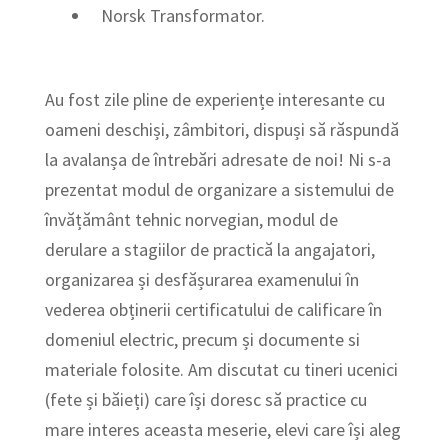
Norsk Transformator.
Au fost zile pline de experiențe interesante cu
oameni deschiși, zâmbitori, dispuși să răspundă
la avalanșa de întrebări adresate de noi! Ni s-a
prezentat modul de organizare a sistemului de
învățământ tehnic norvegian, modul de
derulare a stagiilor de practică la angajatori,
organizarea și desfășurarea examenului în
vederea obținerii certificatului de calificare în
domeniul electric, precum și documente si
materiale folosite. Am discutat cu tineri ucenici
(fete și băieți) care își doresc să practice cu
mare interes aceasta meserie, elevi care își aleg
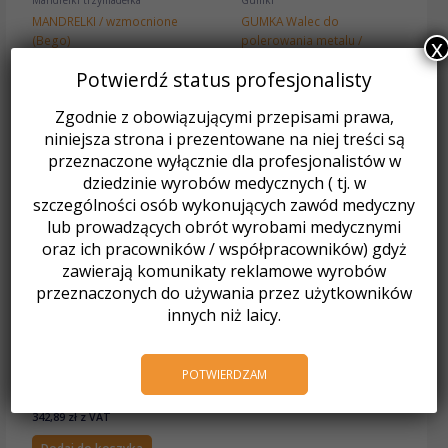
Mandrelki trzymadełka
Gumki
MANDRELKI / wzmocnione
GUMKA Walec do
(Bego)
polerowania metalu /
x
9,27
zł
z VAT
2,02
zł
z VAT
Potwierdź status profesjonalisty
Dodaj do koszyka
Dodaj do koszyka
Zgodnie z obowiązującymi przepisami prawa,
niniejsza strona i prezentowane na niej treści są
przeznaczone wyłącznie dla profesjonalistów w
dziedzinie wyrobów medycznych ( tj. w
szczególności osób wykonujących zawód medyczny
lub prowadzących obrót wyrobami medycznymi
oraz ich pracowników / współpracowników) gdyż
zawierają komunikaty reklamowe wyrobów
przeznaczonych do używania przez użytkowników
innych niż laicy.
Frezy
POTWIERDZAM
FINER SET / Zestaw do
obróbki
342,89
zł
z VAT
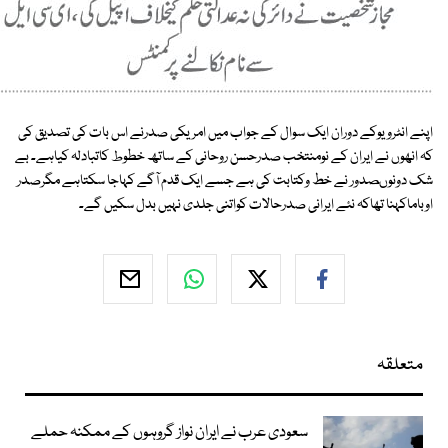
اپنے انٹرویوکے دوران ایک سوال کے جواب میں امریکی صدرنے اس بات کی تصدیق کی
کہ انھوں نے ایران کے نومنتخب صدرحسن روحانی کے ساتھ خطوط کاتبادلہ کیاہے۔ بے
شک دونوںصدور نے خط وکتابت کی ہے جسے ایک قدم آگے کہاجا سکتاہے مگرصدر
اوباماکہنا تھاکہ نئے ایرانی صدرحالات کواتنی جلدی نہیں بدل سکیں گے۔
متعلقہ
سعودی عرب نے ایران نواز گروہوں کے ممکنہ حملے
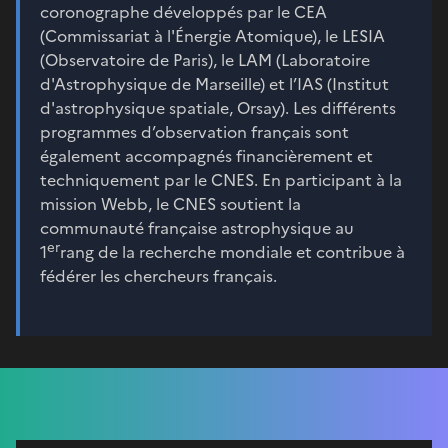
coronographe développés par le CEA
(Commissariat à l'Énergie Atomique), le LESIA
(Observatoire de Paris), le LAM (Laboratoire
d'Astrophysique de Marseille) et l’IAS (Institut
d'astrophysique spatiale, Orsay). Les différents
programmes d’observation français sont
également accompagnés financièrement et
techniquement par le CNES. En participant à la
mission Webb, le CNES soutient la
communauté française astrophysique au
er
1
rang de la recherche mondiale et contribue à
fédérer les chercheurs français.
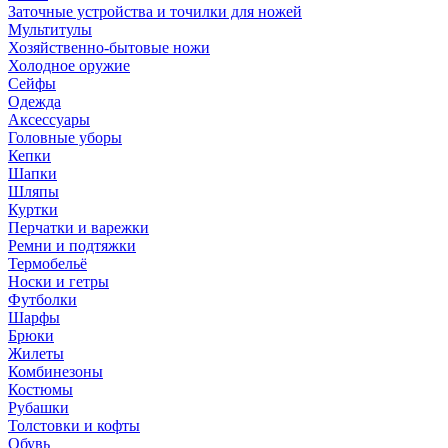
Заточные устройства и точилки для ножей
Мультитулы
Хозяйственно-бытовые ножи
Холодное оружие
Сейфы
Одежда
Аксессуары
Головные уборы
Кепки
Шапки
Шляпы
Куртки
Перчатки и варежки
Ремни и подтяжки
Термобельё
Носки и гетры
Футболки
Шарфы
Брюки
Жилеты
Комбинезоны
Костюмы
Рубашки
Толстовки и кофты
Обувь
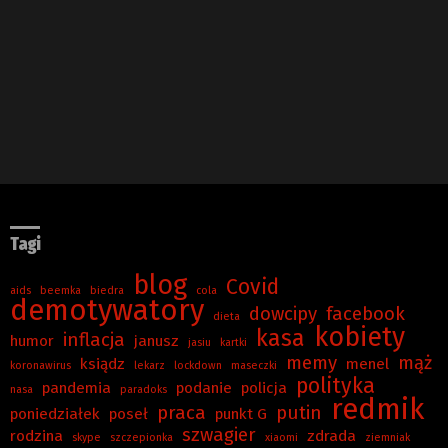
Tagi
blog
Covid
aids
beemka
biedra
cola
demotywatory
dowcipy
facebook
dieta
kobiety
kasa
inflacja
humor
janusz
jasiu
kartki
memy
mąż
ksiądz
menel
koronawirus
lekarz
lockdown
maseczki
polityka
pandemia
podanie
policja
nasa
paradoks
redmik
praca
putin
poniedziałek
poseł
punkt G
szwagier
rodzina
zdrada
skype
szczepionka
xiaomi
ziemniak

____

Work task: The range runs from the line above containing "Zgodnie z obowiązującymi" to the line containing "oraz ich pracowników / współpracowników) gdyż", inclusive. Restate those lines word for word and no others.

Response for this exercise:
Zgodnie z obowiązującymi przepisami prawa,
niniejsza strona i prezentowane na niej treści są
przeznaczone wyłącznie dla profesjonalistów w
dziedzinie wyrobów medycznych ( tj. w
szczególności osób wykonujących zawód medyczny
lub prowadzących obrót wyrobami medycznymi
oraz ich pracowników / współpracowników) gdyż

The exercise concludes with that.